Société
|

« Un film sur une cité miséreuse a plus de chances d’être aidé qu’un film offrant une autre image de la banlieue »

Le cinéaste originaire d'Ivry Adnane Tragha répond aux questions du Medialab 93 qui organise ce 6 juin un débat sur le thème "Comment braquer le cinéma français ? (Sans haine et sans violence)".

Le réalisateur Adnane Tragha / © David Jouary

Alors que le festival de cinéma Côté Court débute mercredi 7 juin à Pantin (93), le Medialab 93, incubateur de médias locaux en Seine-Saint-Denis, organise un débat ce 6 juin aux Magasins généraux à Pantin sur le thème « Comment braquer le cinéma français ? (Sans haine et sans violence) ». Vous pouvez y asister en vous inscrivant via cette adresse wael.sghaier@lemedialab93.com ou en vous connectant à la retransmission en mondovision sur notre page Facebook à partir de 19h. En attendant, le Medialab s’est entretenu avec Adnane Tragha, cinéaste originaire d’Ivry (94) et réalisateur de 600 euros, long-métrage autoproduit et autodistribué sorti en salle l’an dernier. 

Comment se lance-t-on dans le cinéma  sans passer par une école ?

Adnane Tragha : Personnellement pas par passion du cinéma, mais parce que j’avais des choses à dire.

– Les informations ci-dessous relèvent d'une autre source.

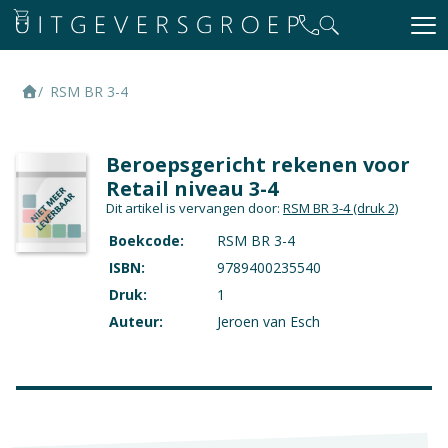
RSM BR 3-4
Beroepsgericht rekenen voor
Retail niveau 3-4
Dit artikel is vervangen door:
RSM BR 3-4
(druk 2)
Boekcode:
RSM BR 3-4
ISBN:
9789400235540
Druk:
1
Auteur:
Jeroen van Esch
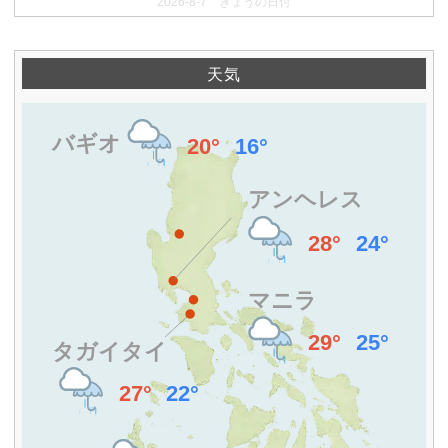
2026-8-7 きょうの日付
天気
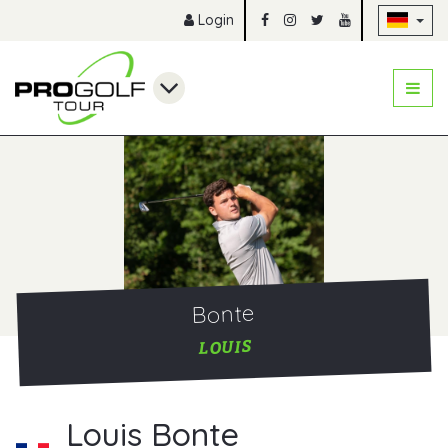
Na
Login
Bonte
LOUIS
Louis Bonte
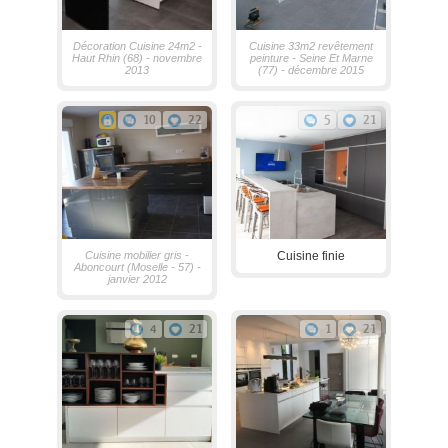
Décoration Cuisine 24m2 -
Cuisine 33m2 revêtement
Haut Rhin (68) - novembre
peinture - Seine Et Marne
2013
(77) - décembre 2015
10
22
5
21
Cuisine mobilier gris -
Cuisine finie
Aboncourt (Moselle - 57) -
janvier 2012
4
21
1
21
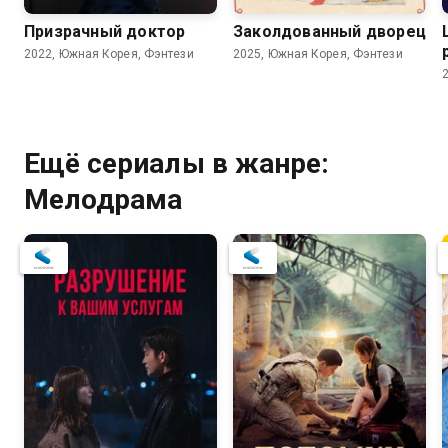
Призрачный доктор
Заколдованный дворец
2022, Южная Корея, Фэнтези
2025, Южная Корея, Фэнтези
Ещё сериалы в жанре:
Мелодрама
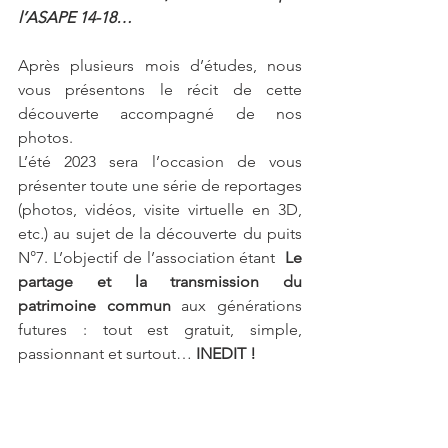
l’ASAPE 14-18…
Après plusieurs mois d’études, nous 
vous présentons le récit de cette 
découverte accompagné de nos 
photos. 
L’été 2023 sera l’occasion de vous 
présenter toute une série de reportages 
(photos, vidéos, visite virtuelle en 3D, 
etc
.
) au sujet de la découverte du puits 
N°7. L’objectif de l’association étant 
 Le 
partage et la transmission du 
patrimoine commun
 aux générations 
futures : tout est gratuit, simple, 
passionnant et surtout… 
INEDIT !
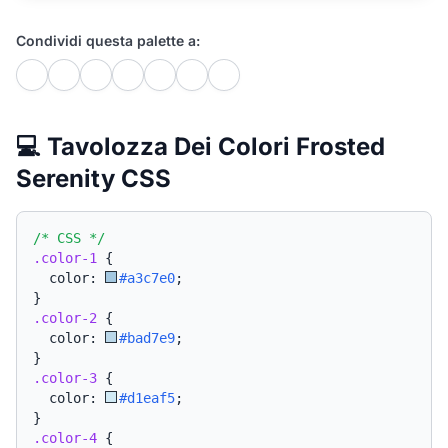
Condividi questa palette a:
💻 Tavolozza Dei Colori Frosted
Serenity CSS
/* CSS */
.color-1
{
  color: 
#a3c7e0
;
}
.color-2
{
  color: 
#bad7e9
;
}
.color-3
{
  color: 
#d1eaf5
;
}
.color-4
{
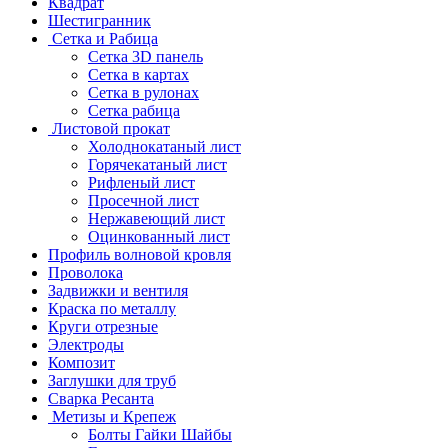
Квадрат
Шестигранник
Сетка и Рабица
Сетка 3D панель
Сетка в картах
Сетка в рулонах
Сетка рабица
Листовой прокат
Холоднокатаный лист
Горячекатаный лист
Рифленый лист
Просечной лист
Нержавеющий лист
Оцинкованный лист
Профиль волновой кровля
Проволока
Задвижки и вентиля
Краска по металлу
Круги отрезные
Электроды
Композит
Заглушки для труб
Сварка Ресанта
Метизы и Крепеж
Болты Гайки Шайбы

Je voulais donner mon point de vue sur les quartiers populaires, notamment par rapport à ce que je voyais à la fin des années 90 où il y avait très peu de choses sur ce thème. J’étais en licence d’économie au moment où j’ai écrit mon premier scénario, je n’avais pas de caméra, je ne connaissais personne dans ce milieu. Arrivé en DEA en 2001 je choisis comme sujet de mémoire la diffusion de films sur internet. A l’époque, il n’y avait pas encore YouTube. Mon raisonnement était déjà de penser à une alternative de diffusion du cinéma. Puis avec mon frère on a monté « Pass Pass La Cam’ », une asso audiovisuelle et j’ai passé le concours d’instit, en me disant que ça permettrait d’avoir du temps pour travailler des projets à côté. J’ai été prof pendant trois ans. Pendant cette période j’ai fait mes premiers courts, dont Cohérence Zéro, pour lequel j’ai réussi à avoir un financement de Défi Jeunes, du FASILD (l’ancêtre du CGET) et de la ville d’Ivry-sur-seine. Ce qui m’a permis non seulement de produire ce film mais aussi de m’acheter du matériel. J’arrive sur MySpace en 2006, le premier réseau social qui permet de fidéliser un public et je lance avec deux potes, la série « Passe Passe Le Mic« . Ce qui nous amène à signer deux plus tard avec Luc Besson avec qui on monte une boîte. C’est un peu comme ça que je me suis retrouvé à faire du cinéma, en développant mes projets de façon indépendante sans attendre de trouver un producteur. Pas en faisant une école spécialisée. Je m’étais pourtant inscrit au concours de la Femis au début des années 2000. A l’époque, j’avais envie de filmer, de raconter des choses avec des images. J’ai fait des études, j’ai un bac+5 en économie, je sais monter des dossiers, et je me retrouve à devoir proposer quelque chose autour d’un thème comme « la boîte ». Or je n’étais pas dans un imaginaire de ce type-là. J’avais plutôt un propos social et politique que je voulais mettre en images et à l’époque, je n’étais pas prêt à répondre à un examen comme ça. Ce type de concours n’est pas adapté à tout le monde. Ils veulent recruter des jeunes créatifs versés dans l’abstrait. Pourtant, il y en a beaucoup d’autres qui pourraient être de bons cinéastes et à qui un concours de ce type ne peut absolument pas parler. 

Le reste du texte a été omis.